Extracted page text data

• • • •

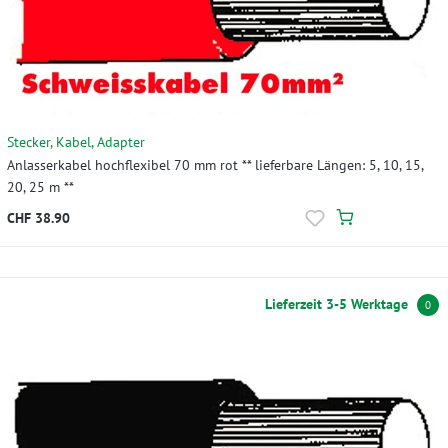
Stecker, Kabel, Adapter
Anlasserkabel hochflexibel 70 mm rot ** lieferbare Längen: 5, 10, 15,
20, 25 m **
CHF 38.90
Lieferzeit 3-5 Werktage
0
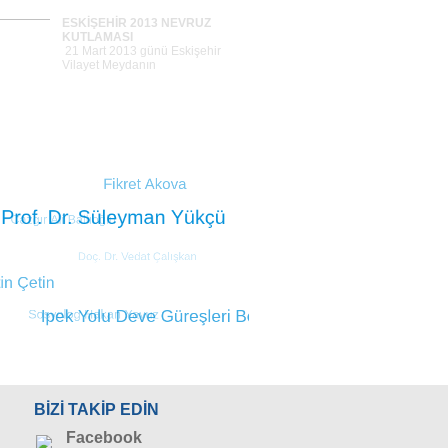
ESKİŞEHİR 2013 NEVRUZ
KUTLAMASI
21 Mart 2013 günü Eskişehir
Vilayet Meydanın
ESKİŞEHİR TARIM FUARI
Tümünü Gör >>
ESKİŞEHİR TAKSİM 1 MAYIS
BAYRAMI
1 Mayıs 2013 günü
Eskişehir`deki Taksim film
3 MAYIS TÜRKÇÜLÜK GÜNÜ
YÖRÜKLERDEN TAKSİM`E
SELAM
BİZİ TAKİP EDİN
9 Haziran 2013 Pazar günü
yapılan 9. Banaz Y&
Facebook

• • • •

-- YOUR INSTRUCTIONS --
Pull out every line of the records above that contains the word "MAYIS".

-- YOUR RESPONSE --
ESKİŞEHİR TAKSİM 1 MAYIS
3 MAYIS TÜRKÇÜLÜK GÜNÜ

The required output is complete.